Don't forget - To reflect the current property prices in London, the Government have increased the upper limit for the equity loan it gives new homebuyers within Greater London from 20% to 40%.
3. You can pay the loan back early
If you would prefer not having to fork out additional equity payments at the end of the 5 year period, the government have permitted a minimum of 10% of the property's current market value to be paid back early with no penalty, and of course with no interest if done within the first five years.

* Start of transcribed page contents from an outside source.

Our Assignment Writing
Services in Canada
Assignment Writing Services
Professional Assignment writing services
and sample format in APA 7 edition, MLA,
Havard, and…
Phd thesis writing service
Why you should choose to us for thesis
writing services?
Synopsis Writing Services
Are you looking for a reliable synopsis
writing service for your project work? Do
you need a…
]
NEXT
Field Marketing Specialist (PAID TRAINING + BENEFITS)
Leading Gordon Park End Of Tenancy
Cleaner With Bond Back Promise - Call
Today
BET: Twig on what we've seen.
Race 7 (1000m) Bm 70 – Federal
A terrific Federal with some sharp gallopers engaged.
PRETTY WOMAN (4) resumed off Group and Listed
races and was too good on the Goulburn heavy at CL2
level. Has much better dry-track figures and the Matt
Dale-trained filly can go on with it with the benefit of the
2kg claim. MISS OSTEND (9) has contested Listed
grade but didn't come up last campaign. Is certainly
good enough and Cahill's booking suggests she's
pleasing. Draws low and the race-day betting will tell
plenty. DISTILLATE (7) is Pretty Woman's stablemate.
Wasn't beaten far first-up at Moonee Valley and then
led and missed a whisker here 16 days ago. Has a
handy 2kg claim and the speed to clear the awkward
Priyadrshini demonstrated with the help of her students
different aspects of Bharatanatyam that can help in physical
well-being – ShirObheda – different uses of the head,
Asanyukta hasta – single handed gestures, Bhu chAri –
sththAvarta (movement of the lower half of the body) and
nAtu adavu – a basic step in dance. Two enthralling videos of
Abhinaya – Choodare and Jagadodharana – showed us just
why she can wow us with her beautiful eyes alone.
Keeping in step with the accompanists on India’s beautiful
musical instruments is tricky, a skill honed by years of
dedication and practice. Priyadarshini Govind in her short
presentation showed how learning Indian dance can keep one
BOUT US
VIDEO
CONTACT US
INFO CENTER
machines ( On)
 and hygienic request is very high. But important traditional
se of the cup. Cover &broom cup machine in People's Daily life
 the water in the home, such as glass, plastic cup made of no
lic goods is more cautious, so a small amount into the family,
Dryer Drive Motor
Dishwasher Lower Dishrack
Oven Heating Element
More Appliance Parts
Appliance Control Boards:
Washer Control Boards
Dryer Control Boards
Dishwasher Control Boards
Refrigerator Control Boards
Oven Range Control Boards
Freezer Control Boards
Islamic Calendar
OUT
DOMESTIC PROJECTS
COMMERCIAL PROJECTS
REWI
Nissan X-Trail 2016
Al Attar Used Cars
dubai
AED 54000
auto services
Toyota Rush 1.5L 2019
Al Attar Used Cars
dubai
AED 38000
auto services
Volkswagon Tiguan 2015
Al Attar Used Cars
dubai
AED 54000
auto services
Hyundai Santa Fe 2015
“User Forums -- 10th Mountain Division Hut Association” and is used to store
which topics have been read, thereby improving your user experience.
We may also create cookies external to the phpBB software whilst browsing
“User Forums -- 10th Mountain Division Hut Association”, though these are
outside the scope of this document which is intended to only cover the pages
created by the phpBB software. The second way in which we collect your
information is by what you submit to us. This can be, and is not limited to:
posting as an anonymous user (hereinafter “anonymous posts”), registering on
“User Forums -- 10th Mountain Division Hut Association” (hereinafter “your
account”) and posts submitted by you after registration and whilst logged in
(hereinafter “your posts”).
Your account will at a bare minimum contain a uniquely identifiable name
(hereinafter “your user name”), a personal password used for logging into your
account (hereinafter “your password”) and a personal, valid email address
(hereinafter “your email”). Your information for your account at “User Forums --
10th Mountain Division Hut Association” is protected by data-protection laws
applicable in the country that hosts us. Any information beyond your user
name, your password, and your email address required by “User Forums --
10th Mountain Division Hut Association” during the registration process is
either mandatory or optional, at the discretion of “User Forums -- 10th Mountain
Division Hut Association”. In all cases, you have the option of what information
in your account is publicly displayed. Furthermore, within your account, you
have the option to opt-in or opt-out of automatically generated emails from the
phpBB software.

This can also be done through remortgaging at the earliest convenience to release you from the conditions of Help To Buy. This is a great option if you would like to hold on to as much future capital growth as possible.
Equity Loan Cons
1. Help To Buy is limited to new build properties
You must also bear in mind that limiting yourself to Help To Buy properties dramatically narrows down available options. Help To Buy is only available on newly built homes from developers that choose to be a part of the scheme. This could make the move more costly, as new houses are generally more expensive than existing properties
It has been alleged that some developers only opt in if sales haven't been performing as well as anticipated, or allocate Help To Buy availability to the units that they believe would not be appealing to regular buyers and fetch the market price that they would prefer.
2. Government take a share of profits if you sell the property before you pay the loan back.
It is important to remember that you will have to pay a percentage of any equity gained if you sell the property before you have finished repaying the equity loan.
This will be separate from the 1.75% interest that begins after the five years, and will be based on the market value of the property at the time of repayment. So the longer it takes you to pay off the loan, the greater the possibility of paying out tons in equity that you could have pocketed in the future.
3. Negative Equity is also a possibility
So what happens if you want to sell and the value of your property has decreased? This obviously does not make you exempt from paying back the original loan agreed.
As with paying back any mortgage or loan, this could make repayments very difficult if you need to sell. But without much evidence of negative equity occurring on this relatively young scheme, the amount you would be required to repay in the event of a sale can vary.